聖市市議会は6日、カンタレイラ水系の水不足問題に関し、サンパウロ水道公社(SABESP)を相手取った議会調査委員会(CPI)を発足する提案を賛成多数で可決した。7日付伯字紙が報じている。

この提案は、10月の知事選にも出馬するラエルシオ・ベンコ市議(人間主義連帯党・PHS)の提案によるもので、労働者党(PT)と民主運動党(PMDB)の市議の支持を得、過半数(28票)を超える30票の賛成を得て可決された。

この投票に唯一賛成票を投じなかったのは、ジェラルド・アウキミン聖州知事の所属する民主社会党(PSDB)の議員のみだった。
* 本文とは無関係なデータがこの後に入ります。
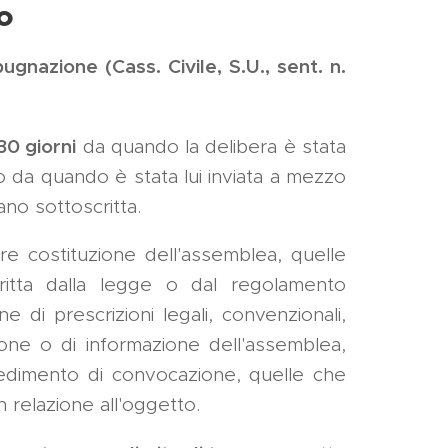
o
ugnazione (Cass. Civile, S.U., sent. n.
30 giorni
da quando la delibera è stata
 da quando è stata lui inviata a mezzo
no sottoscritta.
lare costituzione dell'assemblea, quelle
ritta dalla legge o dal regolamento
ne di prescrizioni legali, convenzionali,
ione o di informazione dell'assemblea,
cedimento di convocazione, quelle che
 relazione all'oggetto.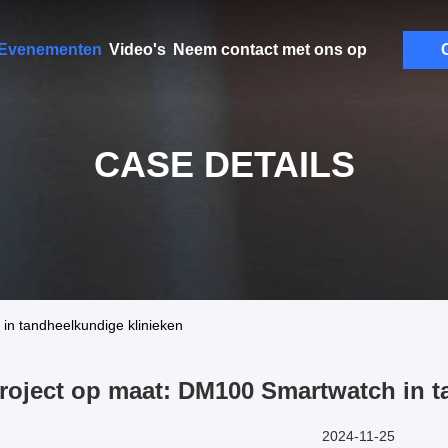
Evenementen
Video's
Neem contact met ons op
C
CASE DETAILS
in tandheelkundige klinieken
roject op maat: DM100 Smartwatch in t
2024-11-25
同党リーダーのフロリアーノ・ペザーロ市議は「CPIの設置を知事選のために政治利用しようとしているだけだ。CPIの設置は上半期にも提案され、そのときは却下していたくせに」としてPTとPMDBの議員たちを批判した。

PTからはアレッシャンドレ・パジーリャ氏、PMDBからはパウロ・スカッフィ氏がアウキミン知事の対抗馬として出馬する。

こうした批判に対し、ベンコ市議は「水不足は現在の議会でもっとも話し合われるべき問題」と語り、「CPI設置は2013年にも提案してきた。私は議員としてやるべきことをやっているに過ぎない」と主張した。CPIの委員長に選ばれた同市議は「SABESPだけでなく一般社会の声も聞く」とし、「魔女狩りではなく、問題解決のための議論がしたい」との意向を表明した。

昨日付本紙でも掲載したように、アウキミン知事は給水制限に踏み切らない理由のひとつとして「市民の節水努力により、既に給水制限を実施しているのと同様の結果を出しているから」と答えている。

7日付エスタード紙によると、SABESPは今年1月に給水制限を含む対策案を提示したが、聖州政府がこれを却下。2月になって節水奨励制度が発表されたという。